Work task: Type out all the data below, word for word.

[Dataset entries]
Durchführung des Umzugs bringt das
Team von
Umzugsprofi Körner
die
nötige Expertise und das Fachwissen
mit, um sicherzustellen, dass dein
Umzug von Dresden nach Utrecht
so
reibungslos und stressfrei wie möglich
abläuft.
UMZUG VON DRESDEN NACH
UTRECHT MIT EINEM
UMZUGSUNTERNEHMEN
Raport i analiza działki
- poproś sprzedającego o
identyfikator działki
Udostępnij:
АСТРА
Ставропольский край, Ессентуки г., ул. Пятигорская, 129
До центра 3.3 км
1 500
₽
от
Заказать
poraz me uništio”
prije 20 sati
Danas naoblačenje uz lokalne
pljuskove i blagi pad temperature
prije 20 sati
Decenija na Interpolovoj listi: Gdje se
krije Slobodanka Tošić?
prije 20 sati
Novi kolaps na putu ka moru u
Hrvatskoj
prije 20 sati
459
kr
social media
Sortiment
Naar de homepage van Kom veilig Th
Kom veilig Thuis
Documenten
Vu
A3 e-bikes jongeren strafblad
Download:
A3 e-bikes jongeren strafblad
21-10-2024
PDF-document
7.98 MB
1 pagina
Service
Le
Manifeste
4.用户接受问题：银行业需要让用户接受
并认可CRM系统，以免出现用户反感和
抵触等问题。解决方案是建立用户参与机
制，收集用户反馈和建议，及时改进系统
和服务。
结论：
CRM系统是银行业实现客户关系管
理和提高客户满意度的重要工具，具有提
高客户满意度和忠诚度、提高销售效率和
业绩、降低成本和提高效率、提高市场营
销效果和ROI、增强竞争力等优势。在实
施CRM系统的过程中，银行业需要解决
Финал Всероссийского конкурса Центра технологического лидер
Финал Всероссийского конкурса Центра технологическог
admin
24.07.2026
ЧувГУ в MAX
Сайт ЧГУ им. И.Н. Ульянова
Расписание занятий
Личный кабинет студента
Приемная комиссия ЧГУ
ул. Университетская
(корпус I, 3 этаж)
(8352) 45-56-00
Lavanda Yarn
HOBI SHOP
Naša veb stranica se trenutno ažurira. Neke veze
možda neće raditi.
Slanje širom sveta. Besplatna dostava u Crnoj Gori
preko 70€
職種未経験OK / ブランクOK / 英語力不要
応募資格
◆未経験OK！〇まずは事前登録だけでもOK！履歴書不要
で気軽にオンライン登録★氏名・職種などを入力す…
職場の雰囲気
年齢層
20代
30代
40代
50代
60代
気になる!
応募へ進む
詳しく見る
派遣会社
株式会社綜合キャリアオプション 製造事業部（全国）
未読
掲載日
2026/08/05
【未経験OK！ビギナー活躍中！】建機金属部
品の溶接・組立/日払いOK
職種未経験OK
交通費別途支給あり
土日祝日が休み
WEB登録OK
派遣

Response to this task:
Durchführung des Umzugs bringt das
Team von
Umzugsprofi Körner
die
nötige Expertise und das Fachwissen
mit, um sicherzustellen, dass dein
Umzug von Dresden nach Utrecht
so
reibungslos und stressfrei wie möglich
abläuft.
UMZUG VON DRESDEN NACH
UTRECHT MIT EINEM
UMZUGSUNTERNEHMEN
Raport i analiza działki
- poproś sprzedającego o
identyfikator działki
Udostępnij:
АСТРА
Ставропольский край, Ессентуки г., ул. Пятигорская, 129
До центра 3.3 км
1 500
₽
от
Заказать
poraz me uništio”
prije 20 sati
Danas naoblačenje uz lokalne
pljuskove i blagi pad temperature
prije 20 sati
Decenija na Interpolovoj listi: Gdje se
krije Slobodanka Tošić?
prije 20 sati
Novi kolaps na putu ka moru u
Hrvatskoj
prije 20 sati
459
kr
social media
Sortiment
Naar de homepage van Kom veilig Th
Kom veilig Thuis
Documenten
Vu
A3 e-bikes jongeren strafblad
Download:
A3 e-bikes jongeren strafblad
21-10-2024
PDF-document
7.98 MB
1 pagina
Service
Le
Manifeste
4.用户接受问题：银行业需要让用户接受
并认可CRM系统，以免出现用户反感和
抵触等问题。解决方案是建立用户参与机
制，收集用户反馈和建议，及时改进系统
和服务。
结论：
CRM系统是银行业实现客户关系管
理和提高客户满意度的重要工具，具有提
高客户满意度和忠诚度、提高销售效率和
业绩、降低成本和提高效率、提高市场营
销效果和ROI、增强竞争力等优势。在实
施CRM系统的过程中，银行业需要解决
Финал Всероссийского конкурса Центра технологического лидер
Финал Всероссийского конкурса Центра технологическог
admin
24.07.2026
ЧувГУ в MAX
Сайт ЧГУ им. И.Н. Ульянова
Расписание занятий
Личный кабинет студента
Приемная комиссия ЧГУ
ул. Университетская
(корпус I, 3 этаж)
(8352) 45-56-00
Lavanda Yarn
HOBI SHOP
Naša veb stranica se trenutno ažurira. Neke veze
možda neće raditi.
Slanje širom sveta. Besplatna dostava u Crnoj Gori
preko 70€
職種未経験OK / ブランクOK / 英語力不要
応募資格
◆未経験OK！〇まずは事前登録だけでもOK！履歴書不要
で気軽にオンライン登録★氏名・職種などを入力す…
職場の雰囲気
年齢層
20代
30代
40代
50代
60代
気になる!
応募へ進む
詳しく見る
派遣会社
株式会社綜合キャリアオプション 製造事業部（全国）
未読
掲載日
2026/08/05
【未経験OK！ビギナー活躍中！】建機金属部
品の溶接・組立/日払いOK
職種未経験OK
交通費別途支給あり
土日祝日が休み
WEB登録OK
派遣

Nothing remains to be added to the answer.